-- Available data follows --
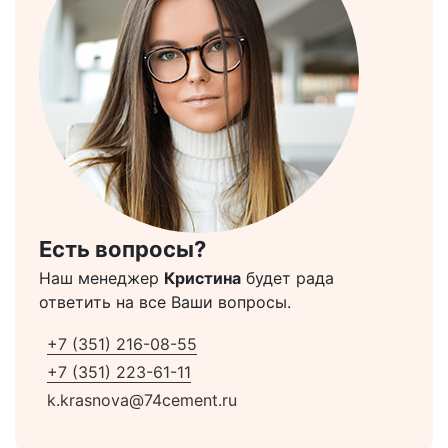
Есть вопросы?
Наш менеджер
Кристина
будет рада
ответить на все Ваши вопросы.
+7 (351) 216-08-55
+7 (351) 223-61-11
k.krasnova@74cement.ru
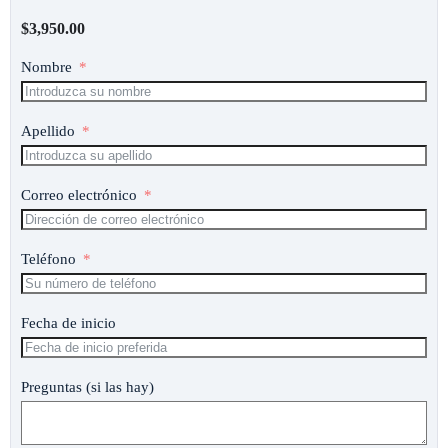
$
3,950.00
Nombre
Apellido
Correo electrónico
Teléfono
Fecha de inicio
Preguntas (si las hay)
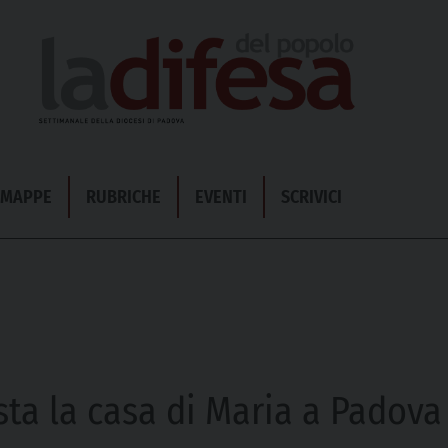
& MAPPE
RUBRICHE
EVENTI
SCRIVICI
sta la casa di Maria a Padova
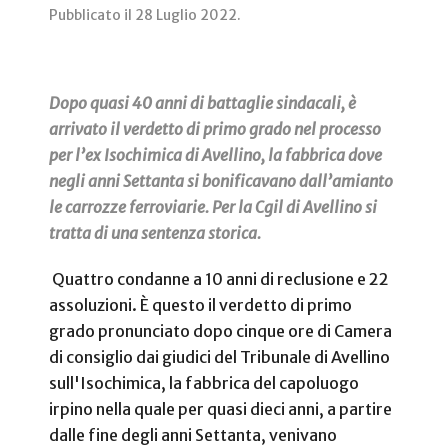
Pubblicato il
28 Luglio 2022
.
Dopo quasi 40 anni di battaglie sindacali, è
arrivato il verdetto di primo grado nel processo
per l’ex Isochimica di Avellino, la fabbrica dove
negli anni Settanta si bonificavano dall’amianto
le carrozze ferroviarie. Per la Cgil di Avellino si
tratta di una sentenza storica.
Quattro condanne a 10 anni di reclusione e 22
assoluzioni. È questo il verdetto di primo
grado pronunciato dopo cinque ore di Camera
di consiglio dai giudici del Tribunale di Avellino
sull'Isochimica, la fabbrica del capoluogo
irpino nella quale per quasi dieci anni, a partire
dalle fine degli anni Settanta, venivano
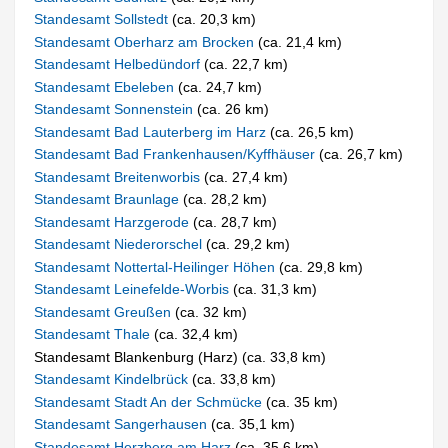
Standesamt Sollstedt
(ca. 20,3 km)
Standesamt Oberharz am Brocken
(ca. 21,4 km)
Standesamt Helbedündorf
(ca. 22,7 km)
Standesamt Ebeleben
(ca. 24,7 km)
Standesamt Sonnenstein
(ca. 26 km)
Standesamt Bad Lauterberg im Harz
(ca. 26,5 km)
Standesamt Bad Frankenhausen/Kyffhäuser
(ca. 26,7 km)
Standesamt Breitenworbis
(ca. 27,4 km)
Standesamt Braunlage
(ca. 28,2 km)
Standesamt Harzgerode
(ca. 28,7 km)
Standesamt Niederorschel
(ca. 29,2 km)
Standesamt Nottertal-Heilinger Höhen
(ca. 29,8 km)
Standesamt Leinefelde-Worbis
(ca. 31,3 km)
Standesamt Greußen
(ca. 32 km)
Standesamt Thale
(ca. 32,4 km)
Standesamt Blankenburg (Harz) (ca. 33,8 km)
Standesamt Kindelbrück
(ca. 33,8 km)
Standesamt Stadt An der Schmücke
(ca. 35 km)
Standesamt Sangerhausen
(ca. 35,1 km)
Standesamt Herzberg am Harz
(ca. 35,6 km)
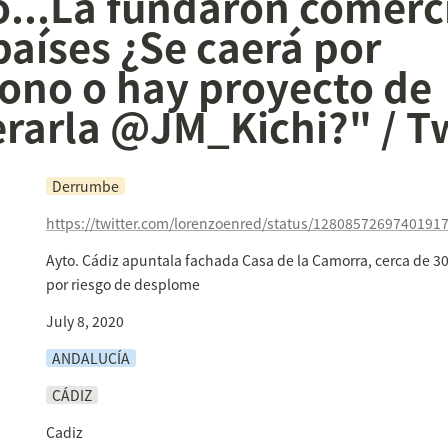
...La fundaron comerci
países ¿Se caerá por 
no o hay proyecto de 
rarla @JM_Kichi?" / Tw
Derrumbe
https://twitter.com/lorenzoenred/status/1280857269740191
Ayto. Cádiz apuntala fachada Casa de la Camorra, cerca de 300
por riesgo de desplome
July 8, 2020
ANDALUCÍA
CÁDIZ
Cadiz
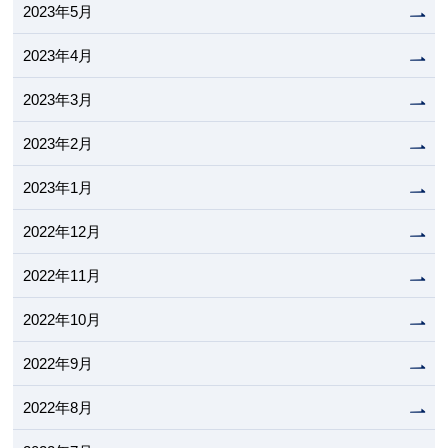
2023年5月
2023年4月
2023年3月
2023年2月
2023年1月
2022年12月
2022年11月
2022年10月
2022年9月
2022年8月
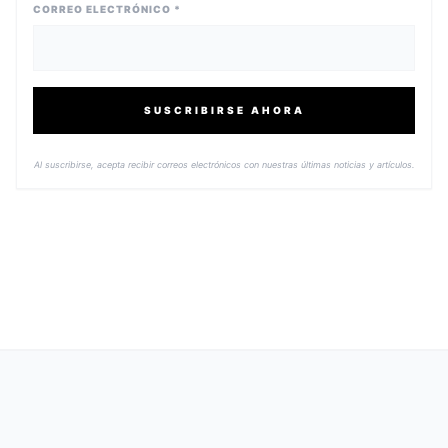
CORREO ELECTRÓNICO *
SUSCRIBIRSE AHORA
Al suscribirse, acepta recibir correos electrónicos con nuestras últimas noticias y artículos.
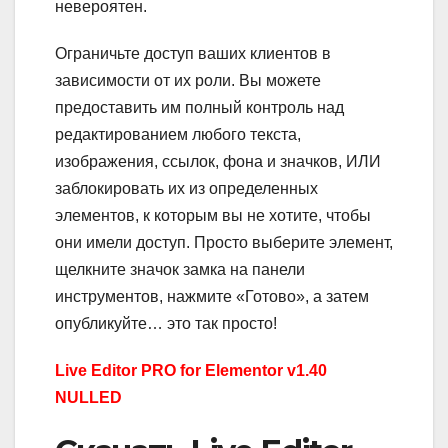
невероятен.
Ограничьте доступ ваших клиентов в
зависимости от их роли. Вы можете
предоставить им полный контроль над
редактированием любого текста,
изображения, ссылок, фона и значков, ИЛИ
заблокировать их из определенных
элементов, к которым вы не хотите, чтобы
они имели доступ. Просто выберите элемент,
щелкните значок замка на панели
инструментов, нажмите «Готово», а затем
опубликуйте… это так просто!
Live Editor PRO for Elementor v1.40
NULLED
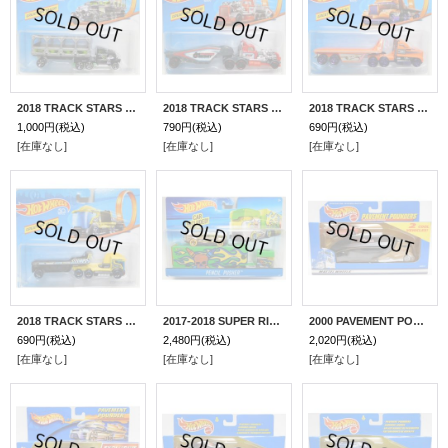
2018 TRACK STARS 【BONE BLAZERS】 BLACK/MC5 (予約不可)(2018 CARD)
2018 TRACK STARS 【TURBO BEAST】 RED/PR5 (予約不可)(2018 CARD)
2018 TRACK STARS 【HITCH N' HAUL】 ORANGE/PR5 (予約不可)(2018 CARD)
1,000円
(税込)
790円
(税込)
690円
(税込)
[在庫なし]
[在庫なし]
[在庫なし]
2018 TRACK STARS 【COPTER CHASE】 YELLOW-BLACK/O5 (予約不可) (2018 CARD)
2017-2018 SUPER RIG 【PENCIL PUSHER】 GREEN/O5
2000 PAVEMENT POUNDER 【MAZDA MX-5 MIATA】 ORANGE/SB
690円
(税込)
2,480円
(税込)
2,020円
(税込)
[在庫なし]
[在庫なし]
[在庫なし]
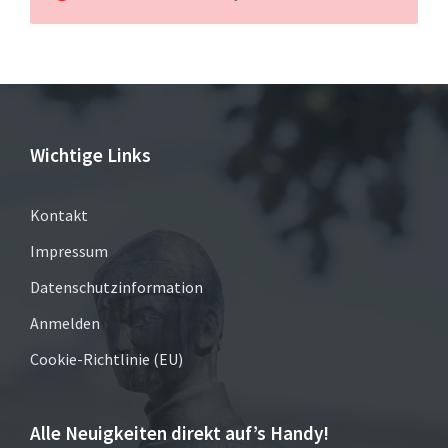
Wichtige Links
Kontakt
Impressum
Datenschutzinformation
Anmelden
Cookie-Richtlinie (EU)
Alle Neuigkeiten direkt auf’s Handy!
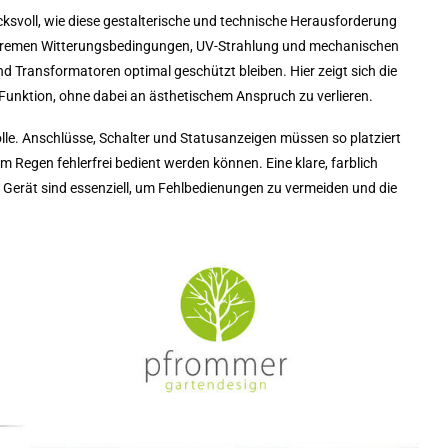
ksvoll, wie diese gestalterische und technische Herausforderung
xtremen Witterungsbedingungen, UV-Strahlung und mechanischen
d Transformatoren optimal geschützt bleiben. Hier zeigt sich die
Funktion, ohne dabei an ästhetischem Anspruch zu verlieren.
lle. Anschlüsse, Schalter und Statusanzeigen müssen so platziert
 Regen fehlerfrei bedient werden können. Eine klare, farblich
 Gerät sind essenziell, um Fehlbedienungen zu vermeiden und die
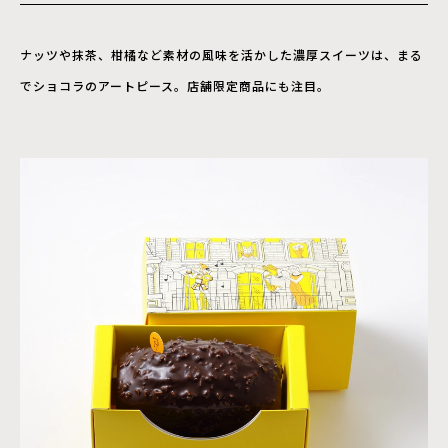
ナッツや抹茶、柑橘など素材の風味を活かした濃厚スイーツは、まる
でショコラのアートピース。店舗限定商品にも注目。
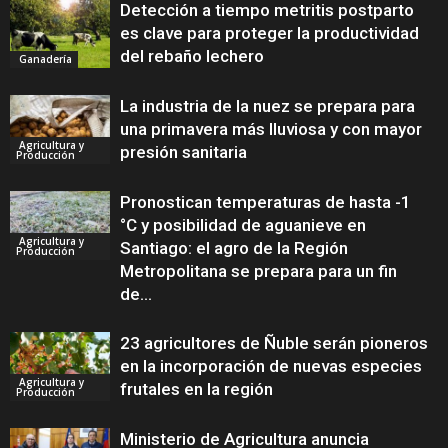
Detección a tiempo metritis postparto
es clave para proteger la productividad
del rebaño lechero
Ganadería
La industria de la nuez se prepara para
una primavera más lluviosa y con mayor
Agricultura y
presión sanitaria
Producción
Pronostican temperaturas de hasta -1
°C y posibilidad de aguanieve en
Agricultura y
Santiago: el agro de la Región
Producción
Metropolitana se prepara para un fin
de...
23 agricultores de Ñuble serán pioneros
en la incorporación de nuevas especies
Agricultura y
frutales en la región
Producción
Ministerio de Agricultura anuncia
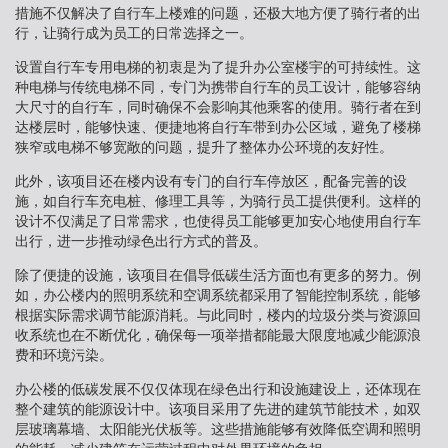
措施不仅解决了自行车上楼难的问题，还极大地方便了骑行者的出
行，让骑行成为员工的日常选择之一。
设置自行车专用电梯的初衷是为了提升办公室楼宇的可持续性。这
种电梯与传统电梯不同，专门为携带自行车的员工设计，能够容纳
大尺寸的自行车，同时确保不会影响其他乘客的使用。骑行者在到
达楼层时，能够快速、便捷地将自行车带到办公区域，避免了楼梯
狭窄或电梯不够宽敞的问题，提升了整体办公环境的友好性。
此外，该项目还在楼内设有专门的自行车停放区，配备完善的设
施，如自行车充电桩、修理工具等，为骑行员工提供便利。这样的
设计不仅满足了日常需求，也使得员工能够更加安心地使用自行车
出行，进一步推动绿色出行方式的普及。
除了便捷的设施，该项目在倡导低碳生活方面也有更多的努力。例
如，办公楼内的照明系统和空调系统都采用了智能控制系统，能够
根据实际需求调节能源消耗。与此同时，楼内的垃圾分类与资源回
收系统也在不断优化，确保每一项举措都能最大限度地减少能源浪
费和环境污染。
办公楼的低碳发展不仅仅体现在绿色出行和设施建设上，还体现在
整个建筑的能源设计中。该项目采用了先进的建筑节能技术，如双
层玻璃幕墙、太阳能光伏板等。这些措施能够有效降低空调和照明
-- Available data concluded --
_Task prompt_.
The response should repeat every entry above exactly and include none of the pictures.

_Task output_.
Есть вопросы?
Наш менеджер
Кристина
будет рада
ответить на все Ваши вопросы.
+7 (351) 216-08-55
+7 (351) 223-61-11
k.krasnova@74cement.ru
$
3,950.00
Nombre
Apellido
Correo electrónico
Teléfono
Fecha de inicio
Preguntas (si las hay)
& MAPPE
RUBRICHE
EVENTI
SCRIVICI
sta la casa di Maria a Padova
Pubblicato il
28 Luglio 2022
.
Dopo quasi 40 anni di battaglie sindacali, è
arrivato il verdetto di primo grado nel processo
per l’ex Isochimica di Avellino, la fabbrica dove
negli anni Settanta si bonificavano dall’amianto
le carrozze ferroviarie. Per la Cgil di Avellino si
tratta di una sentenza storica.
Quattro condanne a 10 anni di reclusione e 22
assoluzioni. È questo il verdetto di primo
grado pronunciato dopo cinque ore di Camera
di consiglio dai giudici del Tribunale di Avellino
sull'Isochimica, la fabbrica del capoluogo
irpino nella quale per quasi dieci anni, a partire
dalle fine degli anni Settanta, venivano
Standesamt Sollstedt
(ca. 20,3 km)
Standesamt Oberharz am Brocken
(ca. 21,4 km)
Standesamt Helbedündorf
(ca. 22,7 km)
Standesamt Ebeleben
(ca. 24,7 km)
Standesamt Sonnenstein
(ca. 26 km)
Standesamt Bad Lauterberg im Harz
(ca. 26,5 km)
Standesamt Bad Frankenhausen/Kyffhäuser
(ca. 26,7 km)
Standesamt Breitenworbis
(ca. 27,4 km)
Standesamt Braunlage
(ca. 28,2 km)
Standesamt Harzgerode
(ca. 28,7 km)
Standesamt Niederorschel
(ca. 29,2 km)
Standesamt Nottertal-Heilinger Höhen
(ca. 29,8 km)
Standesamt Leinefelde-Worbis
(ca. 31,3 km)
Standesamt Greußen
(ca. 32 km)
Standesamt Thale
(ca. 32,4 km)
Standesamt Blankenburg (Harz) (ca. 33,8 km)
Standesamt Kindelbrück
(ca. 33,8 km)
Standesamt Stadt An der Schmücke
(ca. 35 km)
Standesamt Sangerhausen
(ca. 35,1 km)
Standesamt Herzberg am Harz
(ca. 35,6 km)
...La fundaron comerci
países ¿Se caerá por 
no o hay proyecto de 
rarla @JM_Kichi?" / Tw
Derrumbe
https://twitter.com/lorenzoenred/status/1280857269740191
Ayto. Cádiz apuntala fachada Casa de la Camorra, cerca de 300
por riesgo de desplome
July 8, 2020
ANDALUCÍA
CÁDIZ
Cadiz
2023年5月
2023年4月
2023年3月
2023年2月
2023年1月
2022年12月
2022年11月
2022年10月
2022年9月
2022年8月
CORREO ELECTRÓNICO *
SUSCRIBIRSE AHORA
Al suscribirse, acepta recibir correos electrónicos con nuestras últimas noticias y artículos.
невероятен.
Ограничьте доступ ваших клиентов в
зависимости от их роли. Вы можете
предоставить им полный контроль над
редактированием любого текста,
изображения, ссылок, фона и значков, ИЛИ
заблокировать их из определенных
элементов, к которым вы не хотите, чтобы
они имели доступ. Просто выберите элемент,
щелкните значок замка на панели
инструментов, нажмите «Готово», а затем
опубликуйте… это так просто!
Live Editor PRO for Elementor v1.40
NULLED
2018 TRACK STARS 【BONE BLAZERS】 BLACK/MC5 (予約不可)(2018 CARD)
2018 TRACK STARS 【TURBO BEAST】 RED/PR5 (予約不可)(2018 CARD)
2018 TRACK STARS 【HITCH N' HAUL】 ORANGE/PR5 (予約不可)(2018 CARD)
1,000円
(税込)
790円
(税込)
690円
(税込)
[在庫なし]
[在庫なし]
[在庫なし]
2018 TRACK STARS 【COPTER CHASE】 YELLOW-BLACK/O5 (予約不可) (2018 CARD)
2017-2018 SUPER RIG 【PENCIL PUSHER】 GREEN/O5
2000 PAVEMENT POUNDER 【MAZDA MX-5 MIATA】 ORANGE/SB
690円
(税込)
2,480円
(税込)
2,020円
(税込)
[在庫なし]
[在庫なし]
[在庫なし]
Wichtige Links
Kontakt
Impressum
Datenschutzinformation
Anmelden
Cookie-Richtlinie (EU)
Alle Neuigkeiten direkt auf’s Handy!
ksvoll, wie diese gestalterische und technische Herausforderung
xtremen Witterungsbedingungen, UV-Strahlung und mechanischen
d Transformatoren optimal geschützt bleiben. Hier zeigt sich die
Funktion, ohne dabei an ästhetischem Anspruch zu verlieren.
lle. Anschlüsse, Schalter und Statusanzeigen müssen so platziert
 Regen fehlerfrei bedient werden können. Eine klare, farblich
 Gerät sind essenziell, um Fehlbedienungen zu vermeiden und die
ナッツや抹茶、柑橘など素材の風味を活かした濃厚スイーツは、まる
でショコラのアートピース。店舗限定商品にも注目。
Detección a tiempo metritis postparto
es clave para proteger la productividad
del rebaño lechero
Ganadería
La industria de la nuez se prepara para
una primavera más lluviosa y con mayor
Agricultura y
presión sanitaria
Producción
Pronostican temperaturas de hasta -1
°C y posibilidad de aguanieve en
Agricultura y
Santiago: el agro de la Región
Producción
Metropolitana se prepara para un fin
de...
23 agricultores de Ñuble serán pioneros
en la incorporación de nuevas especies
Agricultura y
frutales en la región
Producción
Ministerio de Agricultura anuncia
措施不仅解决了自行车上楼难的问题，还极大地方便了骑行者的出
行，让骑行成为员工的日常选择之一。
设置自行车专用电梯的初衷是为了提升办公室楼宇的可持续性。这
种电梯与传统电梯不同，专门为携带自行车的员工设计，能够容纳
大尺寸的自行车，同时确保不会影响其他乘客的使用。骑行者在到
达楼层时，能够快速、便捷地将自行车带到办公区域，避免了楼梯
狭窄或电梯不够宽敞的问题，提升了整体办公环境的友好性。
此外，该项目还在楼内设有专门的自行车停放区，配备完善的设
施，如自行车充电桩、修理工具等，为骑行员工提供便利。这样的
设计不仅满足了日常需求，也使得员工能够更加安心地使用自行车
出行，进一步推动绿色出行方式的普及。
除了便捷的设施，该项目在倡导低碳生活方面也有更多的努力。例
如，办公楼内的照明系统和空调系统都采用了智能控制系统，能够
根据实际需求调节能源消耗。与此同时，楼内的垃圾分类与资源回
收系统也在不断优化，确保每一项举措都能最大限度地减少能源浪
费和环境污染。
办公楼的低碳发展不仅仅体现在绿色出行和设施建设上，还体现在
整个建筑的能源设计中。该项目采用了先进的建筑节能技术，如双
层玻璃幕墙、太阳能光伏板等。这些措施能够有效降低空调和照明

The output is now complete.